Our proposed algorithm achieved acceptable overall discrimination accuracy. In the term of AD vs CN, radiomic-based algorithm alone obtained ACC of 82.6 % and AUC of 88.8, CNN-based algorithm obtained ACC of 80 % and AUC of 87.2 and their fusion showed ACC of 84.4 % and AUC of 90. In the term of MCI vs CN, radiomic-based algorithm alone obtained ACC of 71.6 % and AUC of 77.8, CNN-based algorithm obtained ACC of 69 % and AUC of 75 and their fusion showed ACC of 72.7 % and AUC of 80. In the term of AD vs MCI, radiomic-based algorithm alone obtained ACC of 57 % and AUC of 57.5, CNN-based algorithm obtained ACC of 56.6 % and AUC of 57.7 and their fusion showed ACC of 58 % and AUC of 59.5.

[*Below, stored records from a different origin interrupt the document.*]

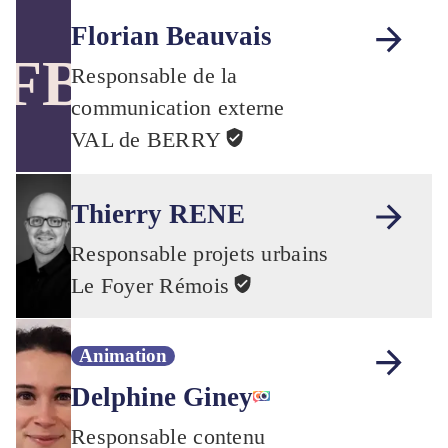
Florian Beauvais
FB
Responsable de la
communication externe
VAL de BERRY
Thierry RENE
Responsable projets urbains
Le Foyer Rémois
Animation
Delphine Giney
Responsable contenu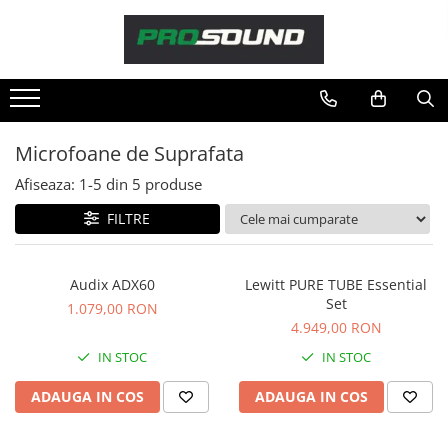
Magazin
Sonorizare / PA
Accesorii sonorizare, PA
Microfoane de Suprafata
Adaptoare phantom
Afiseaza:
1-
5
din
5
produse
Adresare publica 100V
Amplificatoare Audio
FILTRE
Boxe Audio
Ecrane de difuzie
Audix ADX60
Lewitt PURE TUBE Essential
Mixere audio
Set
1.079,00 RON
Monitorizare In-Ear
4.949,00 RON
Pickup-uri, platane & accesorii
IN STOC
IN STOC
Playere si Recordere
ADAUGA IN COS
ADAUGA IN COS
Procesoare si efecte
Shockmount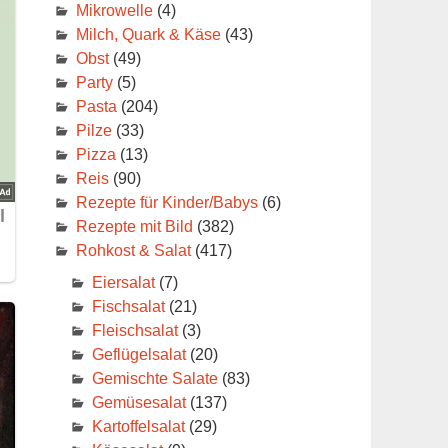
Mikrowelle
(4)
Milch, Quark & Käse
(43)
Obst
(49)
Party
(5)
Pasta
(204)
Pilze
(33)
Pizza
(13)
Reis
(90)
Rezepte für Kinder/Babys
(6)
Rezepte mit Bild
(382)
Rohkost & Salat
(417)
Eiersalat
(7)
Fischsalat
(21)
Fleischsalat
(3)
Geflügelsalat
(20)
Gemischte Salate
(83)
Gemüsesalat
(137)
Kartoffelsalat
(29)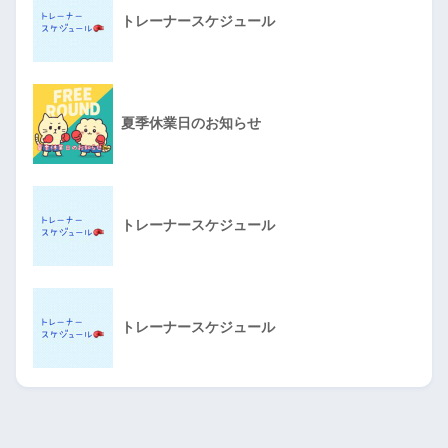
トレーナースケジュール
夏季休業日のお知らせ
トレーナースケジュール
トレーナースケジュール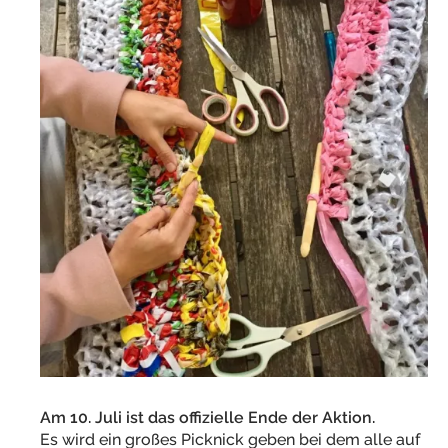
Am 10. Juli ist das offizielle Ende der Aktion.
Es wird ein großes Picknick geben bei dem alle auf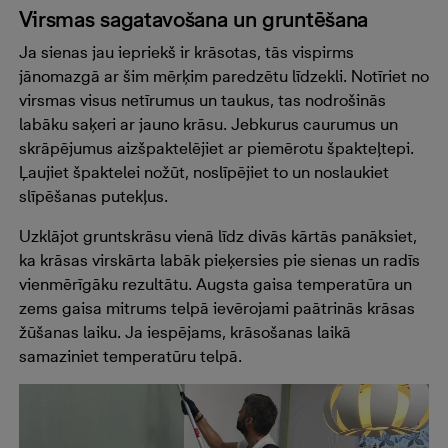
Virsmas sagatavošana un gruntēšana
Ja sienas jau iepriekš ir krāsotas, tās vispirms
jānomazgā ar šim mērķim paredzētu līdzekli. Notīriet no
virsmas visus netīrumus un taukus, tas nodrošinās
labāku saķeri ar jauno krāsu. Jebkurus caurumus un
skrāpējumus aizšpaktelējiet ar piemērotu špakteļtepi.
Ļaujiet špaktelei nožūt, noslīpējiet to un noslaukiet
slīpēšanas putekļus.
Uzklājot gruntskrāsu vienā līdz divās kārtās panāksiet,
ka krāsas virskārta labāk pieķersies pie sienas un radīs
vienmērīgāku rezultātu. Augsta gaisa temperatūra un
zems gaisa mitrums telpā ievērojami paātrinās krāsas
žūšanas laiku. Ja iespējams, krāsošanas laikā
samaziniet temperatūru telpā.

In conclusion, it has been determined that hippocampus and amygdala-based stratification using CNN features and radiomic features-based algorithm is a promising method for the classification of AD, MCI, and CN participants.

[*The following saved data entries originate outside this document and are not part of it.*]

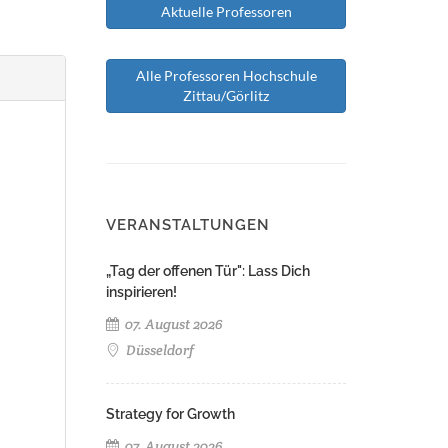
Aktuelle Professoren
Alle Professoren Hochschule
Zittau/Görlitz
VERANSTALTUNGEN
„Tag der offenen Tür": Lass Dich
inspirieren!
07. August 2026
Düsseldorf
Strategy for Growth
07. August 2026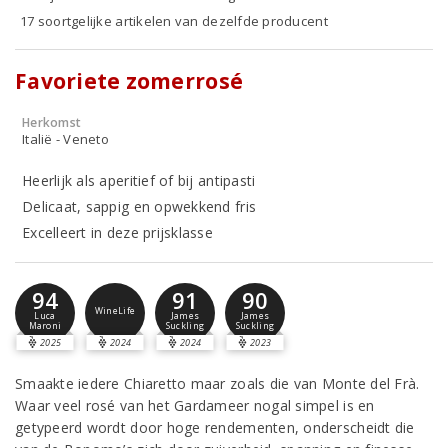
17 soortgelijke artikelen van dezelfde producent
Favoriete zomerrosé
Herkomst
Italië - Veneto
Heerlijk als aperitief of bij antipasti
Delicaat, sappig en opwekkend fris
Excelleert in deze prijsklasse
94
91
90
WineLife
Luca
James
James
Maroni
Suckling
Suckling
2025
2024
2024
2023
Smaakte iedere Chiaretto maar zoals die van Monte del Frà.
Waar veel rosé van het Gardameer nogal simpel is en
getypeerd wordt door hoge rendementen, onderscheidt die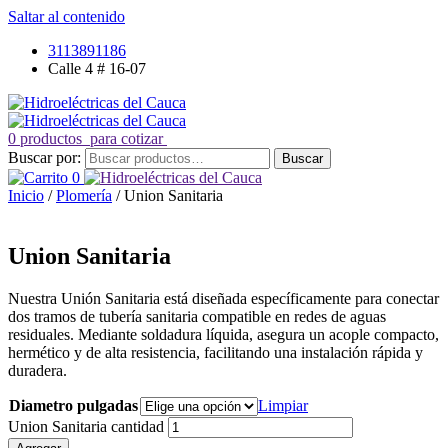
Saltar al contenido
3113891186
Calle 4 # 16-07
0 productos
para cotizar
Buscar por:
Buscar
0
Inicio
/
Plomería
/ Union Sanitaria
Union Sanitaria
Nuestra Unión Sanitaria está diseñada específicamente para conectar
dos tramos de tubería sanitaria compatible en redes de aguas
residuales. Mediante soldadura líquida, asegura un acople compacto,
hermético y de alta resistencia, facilitando una instalación rápida y
duradera.
Diametro pulgadas
Limpiar
Union Sanitaria cantidad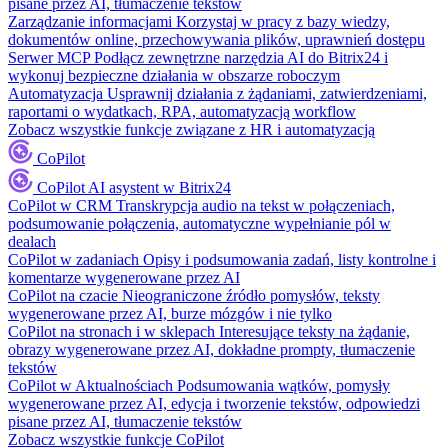
pisane przez AI, tłumaczenie tekstów
Zarządzanie informacjami
Korzystaj w pracy z bazy wiedzy,
dokumentów online, przechowywania plików, uprawnień dostępu
Serwer MCP
Podłącz zewnętrzne narzędzia AI do Bitrix24 i
wykonuj bezpieczne działania w obszarze roboczym
Automatyzacja
Usprawnij działania z żądaniami, zatwierdzeniami,
raportami o wydatkach, RPA, automatyzacją workflow
Zobacz wszystkie funkcje związane z HR i automatyzacją
CoPilot
CoPilot
AI asystent w Bitrix24
CoPilot w CRM
Transkrypcja audio na tekst w połączeniach,
podsumowanie połączenia, automatyczne wypełnianie pól w
dealach
CoPilot w zadaniach
Opisy i podsumowania zadań, listy kontrolne i
komentarze wygenerowane przez AI
CoPilot na czacie
Nieograniczone źródło pomysłów, teksty
wygenerowane przez AI, burze mózgów i nie tylko
CoPilot na stronach i w sklepach
Interesujące teksty na żądanie,
obrazy wygenerowane przez AI, dokładne prompty, tłumaczenie
tekstów
CoPilot w Aktualnościach
Podsumowania wątków, pomysły
wygenerowane przez AI, edycja i tworzenie tekstów, odpowiedzi
pisane przez AI, tłumaczenie tekstów
Zobacz wszystkie funkcje CoPilot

This study proposed an automated procedures based on MRI-derived radiomic features and CNN for classification between AD, MCI and CN.
阿尔茨海默病(AD)是一种常见的神经退行性疾病,主要影响老年人。由于其发病率高,一个准确、高效的分层系统可以极大地帮助 AD 患者的临床诊断和预后。卷积神经网络(CNN)方法在使用 MRI 对 AD、轻度认知障碍(MCI)和认知正常(CN)参与者进行自动分层方面表现出了优异的性能,因为它们具有较高的预测准确性和可靠性。因此,我们旨在开发一种基于 CNN 和从双侧海马体和杏仁核 ROI 提取的放射组学特征的算法,用于对 AD、MCI 和 CN 进行分层。

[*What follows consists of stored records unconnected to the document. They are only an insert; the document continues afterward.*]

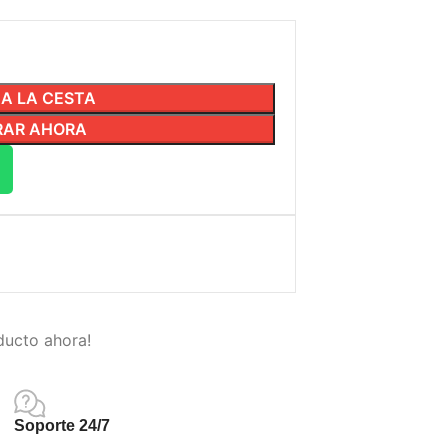
 A LA CESTA
AR AHORA
ducto ahora!
Soporte 24/7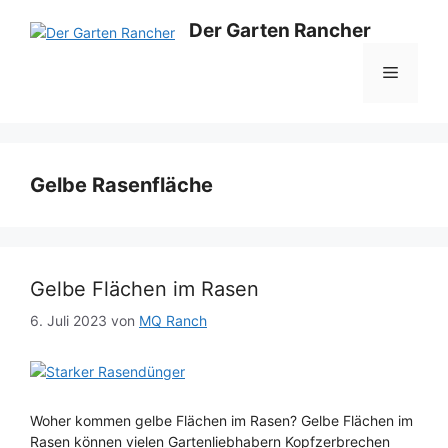
Zum
Der Garten Rancher
Inhalt
springen
Menü
Gelbe Rasenfläche
Gelbe Flächen im Rasen
6. Juli 2023
von
MQ Ranch
Woher kommen gelbe Flächen im Rasen? Gelbe Flächen im
Rasen können vielen Gartenliebhabern Kopfzerbrechen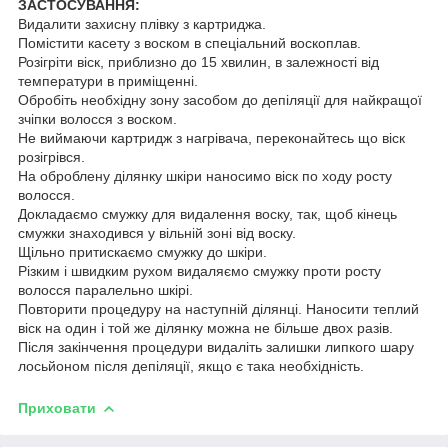
ЗАСТОСУВАННЯ:
Видалити захисну плівку з картриджа.
Помістити касету з воском в спеціальний воскоплав.
Розігріти віск, приблизно до 15 хвилин, в залежності від
температури в приміщенні.
Обробіть необхідну зону засобом до депіляції для найкращої
зчіпки волосся з воском.
Не виймаючи картридж з нагрівача, переконайтесь що віск
розігрівся.
На оброблену ділянку шкіри наносимо віск по ходу росту
волосся.
Докладаємо смужку для видалення воску, так, щоб кінець
смужки знаходився у вільній зоні від воску.
Щільно притискаємо смужку до шкіри.
Різким і швидким рухом видаляємо смужку проти росту
волосся паралельно шкірі.
Повторити процедуру на наступній ділянці. Наносити теплий
віск на один і той же ділянку можна не більше двох разів.
Після закінчення процедури видаліть залишки липкого шару
лосьйоном після депіляції, якщо є така необхідність.
Приховати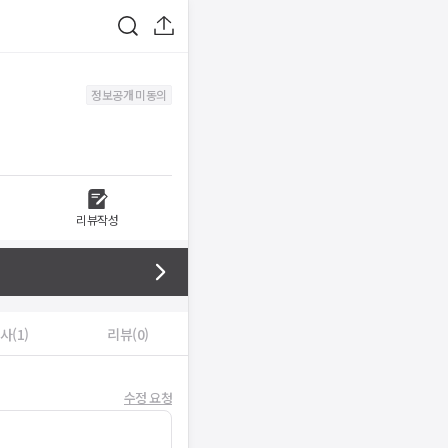
정보공개 미동의
리뷰작성
사(1)
리뷰(0)
수정 요청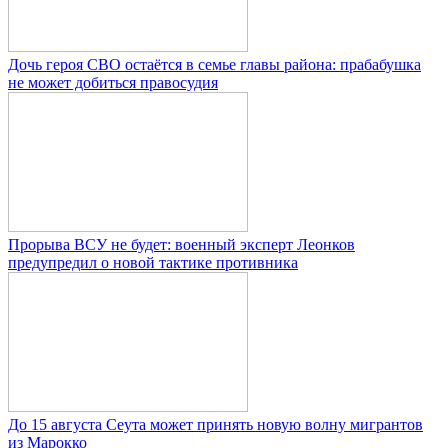
Дочь героя СВО остаётся в семье главы района: прабабушка
не может добиться правосудия
Прорыва ВСУ не будет: военный эксперт Леонков
предупредил о новой тактике противника
До 15 августа Сеута может принять новую волну мигрантов
из Марокко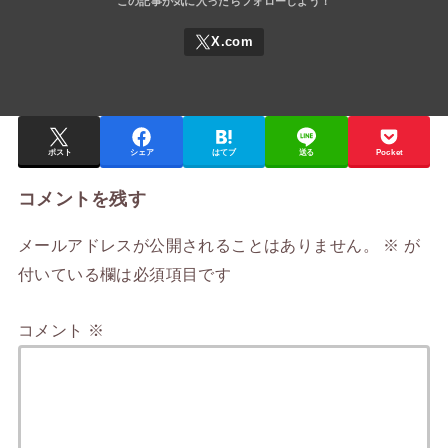
ポスト
シェア
はてブ
送る
Pocket
コメントを残す
メールアドレスが公開されることはありません。
※
が
付いている欄は必須項目です
コメント
※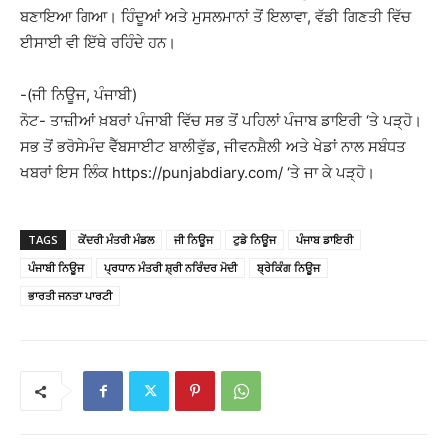
ਬਣਾਇਆ ਗਿਆ। ਹਿੰਦੂਆਂ ਅਤੇ ਮੁਸਲਮਾਨਾਂ ਤੋਂ ਇਲਾਵਾ, ਵੱਡੀ ਗਿਣਤੀ ਵਿੱਚ
ਈਸਾਈ ਵੀ ਇੱਥੇ ਰਹਿੰਦੇ ਹਨ।
-(ਜੀ ਨਿਊਜ, ਪੰਜਾਬੀ)
ਨੋਟ- ਤਾਜ਼ੀਆਂ ਖ਼ਬਰਾਂ ਪੰਜਾਬੀ ਵਿੱਚ ਸਭ ਤੋਂ ਪਹਿਲਾਂ ਪੰਜਾਬ ਡਾਇਰੀ ‘ਤੇ ਪੜ੍ਹੋ।
ਸਭ ਤੋਂ ਭਰੋਸੇਮੰਦ ਵੈੱਬਸਾਈਟ ਬਾਲੀਵੁੱਡ, ਜੀਵਨਸ਼ੈਲੀ ਅਤੇ ਖੇਡਾਂ ਨਾਲ ਸਬੰਧਤ
ਖਬਰਾਂ ਇਸ ਲਿੰਕ https://punjabdiary.com/ ‘ਤੇ ਜਾ ਕੇ ਪੜ੍ਹੋ।
TAGS
ਕੇਂਦਰੀ ਮੰਤਰੀ ਮੰਡਲ
ਜੀ ਨਿਊਜ
ਟੁਡੇ ਨਿਊਜ
ਪੰਜਾਬ ਡਾਇਰੀ
ਪੰਜਾਬੀ ਨਿਊਜ
ਪ੍ਰਧਾਨ ਮੰਤਰੀ ਸ਼੍ਰੀ ਨਰਿੰਦਰ ਮੋਦੀ
ਬ੍ਰੇਕਿੰਗ ਨਿਊਜ
ਭਾਰਤੀ ਜਨਤਾ ਪਾਰਟੀ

在这项研究中,我们使用阿尔茨海默病神经影像学倡议(ADNI)数据库提出了一种基于 CNN 和放射组学特征的算法。使用 T1 加权图像。我们利用三个数据集,包括 AD(199 例,602 张图像)、MCI(200 例,948 张图像)和 CN(200 例,853 张图像),进行二分类(AD 与 CN、AD 与 MCI、MCI 与 CN)。最后,我们获得了准确性(ACC)和受试者工作特征曲线(ROC)的曲线下面积(AUC),以评估算法的性能。
我们提出的算法在整体判别准确性方面表现良好。在 AD 与 CN 的情况下,基于放射组学的算法单独获得了 82.6%的 ACC 和 88.8%的 AUC,基于 CNN 的算法获得了 80%的 ACC 和 87.2%的 AUC,融合算法获得了 84.4%的 ACC 和 90%的 AUC。在 MCI 与 CN 的情况下,基于放射组学的算法单独获得了 71.6%的 ACC 和 77.8%的 AUC,基于 CNN 的算法获得了 69%的 ACC 和 75%的 AUC,融合算法获得了 72.7%的 ACC 和 80%的 AUC。在 AD 与 MCI 的情况下,基于放射组学的算法单独获得了 57%的 ACC 和 57.5%的 AUC,基于 CNN 的算法获得了 56.6%的 ACC 和 57.7%的 AUC,融合算法获得了 58%的 ACC 和 59.5%的 AUC。
总之,已经确定使用 CNN 特征和基于放射组学特征的算法对海马体和杏仁核进行分层是一种有前途的方法,可用于 AD、MCI 和 CN 参与者的分类。
本研究提出了一种基于 MRI 衍生的放射组学特征和 CNN 的自动处理程序,用于 AD、MCI 和 CN 之间的分类。